Calcraff n'eut le temps ni d'accepter ni de refuser l'offre que lui faisait Jefferies d'aller lui chercher une seconde tasse de lait.

La porte s'ouvrit et les gardiens qui précédaient le condamné apparurent dans le corridor.

Calcraff avait fini par se lever; mais il s'appuyait au mur et la souffrance qu'il éprouvait devenait de plus en plus vive.

--Voici l'heure, dit un des gardiens en entrant.

Jefferies cessa un moment de regarder Calcraff sur le visage duquel il épiait avec anxiété les progrès de ce mal mystérieux dont il était subitement atteint.

Et, détournant les yeux de Calcraff, il regarda le condamné qui entrait soutenu par le prêtre et par le sous-gouverneur.

Jefferies aperçut l'abbé Samuel, et une légère rougeur monta à son front.

La présence de l'abbé Samuel en ce lieu, c'était une attestation muette que l'homme gris continuait à veiller sur le malheureux qui croyait sa dernière heure arrivée.

John était pâle, mais il marchait la tête haute, et s'il ne conservait que peu d'espoir, du moins il voulait mourir en digne fils de l'Irlande.

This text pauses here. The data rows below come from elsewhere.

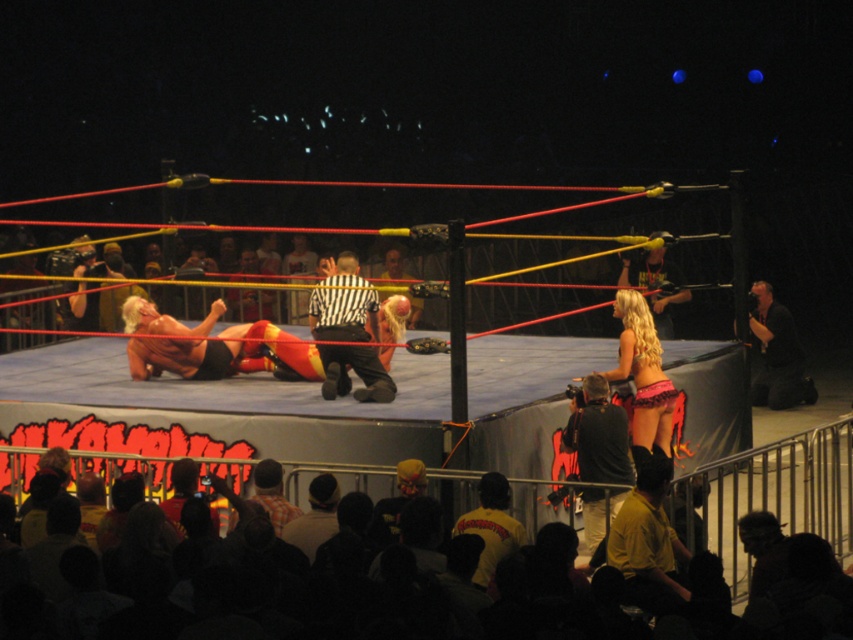 You are a photographer at the wrestling event and need to quickly grab an item to capture a closeup shot. You have the black leather camera at lower right and the pink fabric bikini at center. Which item is more suitable for taking a photo?

The black leather camera at lower right is more suitable for taking a photo since it is the actual camera, whereas the pink fabric bikini at center is an article of clothing worn by a wrestler and not a photography tool.

You are a photographer at the live event and want to capture a closeup of the yellow shirt at lower right. Based on its coordinates, where should you aim your camera?

The yellow shirt at lower right is located at point [647,540], so aim your camera there to capture it.

In the scene shown: You are a photographer at the wrestling event. You need to take a photo of the black and white striped shirt at center and the black leather camera at lower right. Which object should you focus on first if you want to capture both in the same frame without moving the camera?

The black and white striped shirt at center is not as tall as the black leather camera at lower right, so you should focus on the black and white striped shirt at center first to ensure it is in focus before the taller black leather camera at lower right. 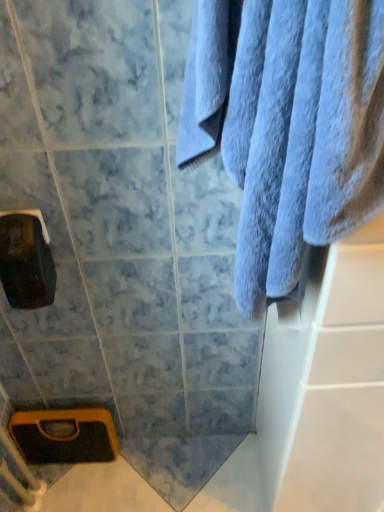 The height and width of the screenshot is (512, 384). Identify the location of blue soft towel at upper right. (288, 126).

Image resolution: width=384 pixels, height=512 pixels. What do you see at coordinates (288, 126) in the screenshot? I see `blue soft towel at upper right` at bounding box center [288, 126].

You are a GUI agent. You are given a task and a screenshot of the screen. Output one action in this format:
    pyautogui.click(x=<x>, y=<y>)
    Task: Click on the blue soft towel at upper right
    The image size is (384, 512).
    Given the screenshot: What is the action you would take?
    pyautogui.click(x=288, y=126) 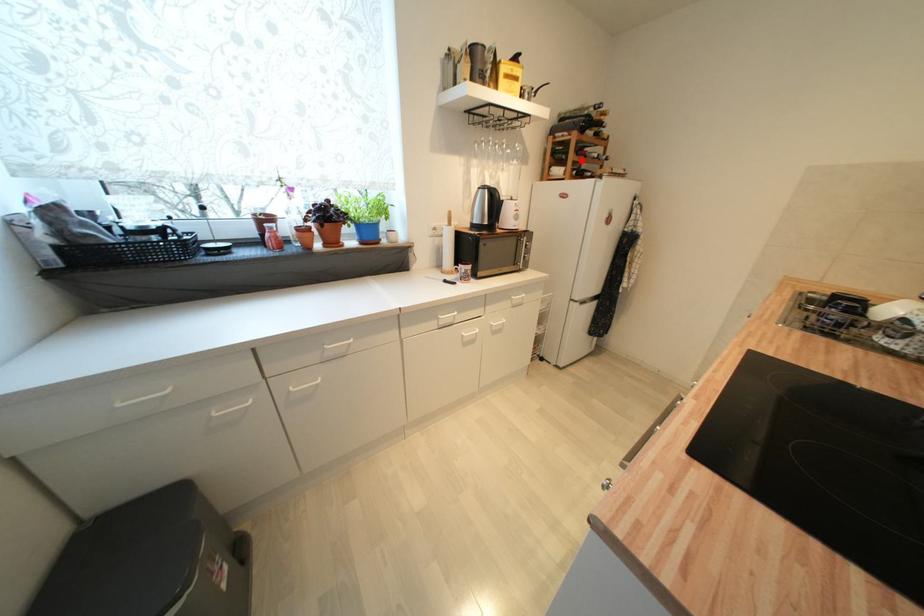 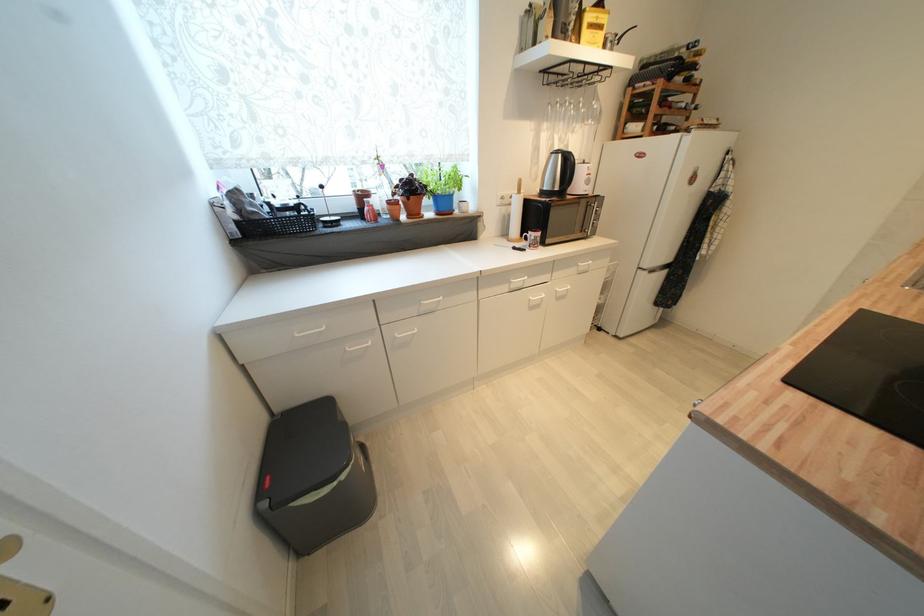 Locate, in the second image, the point that corresponds to the highlighted location in the first image.

(664, 114) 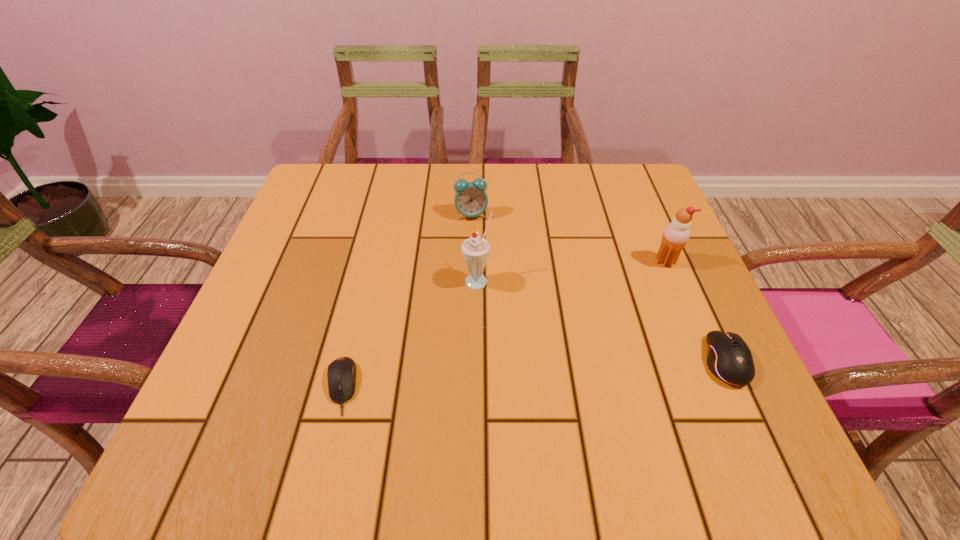 Find the location of a particular element. the shorter computer mouse is located at coordinates (341, 374).

This screenshot has height=540, width=960. I want to click on the leftmost object, so click(341, 374).

Find the location of a particular element. The height and width of the screenshot is (540, 960). the taller computer mouse is located at coordinates (729, 358).

Where is `the fourth tallest object`? This screenshot has width=960, height=540. the fourth tallest object is located at coordinates (729, 358).

You are a GUI agent. You are given a task and a screenshot of the screen. Output one action in this format:
    pyautogui.click(x=<x>, y=<y>)
    Task: Click on the milkshake
    This screenshot has height=540, width=960.
    Given the screenshot: What is the action you would take?
    pyautogui.click(x=475, y=250)

This screenshot has height=540, width=960. I want to click on icecream, so click(676, 234).

What are the coordinates of `alarm clock` in the screenshot? It's located at (470, 198).

What are the coordinates of `the third tallest object` in the screenshot? It's located at (470, 198).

L'attitude de John était si noble, si résignée, si exempte de faiblesse, du reste, qu'une grande émotion s'était emparée de tous ceux qui composaient son funèbre cortége.

Le bon sir Robert M..., le sous-gouverneur avait cessé de rire, et on voyait deux grosses larmes rouler dans ses yeux.

Le shériff dit à Calcraff, selon l'usage:

--Nous vous remettons cet homme, et il est à vous désormais.

Calcraff fit un signe de tête, mais il ne bougea pas de la place où il était.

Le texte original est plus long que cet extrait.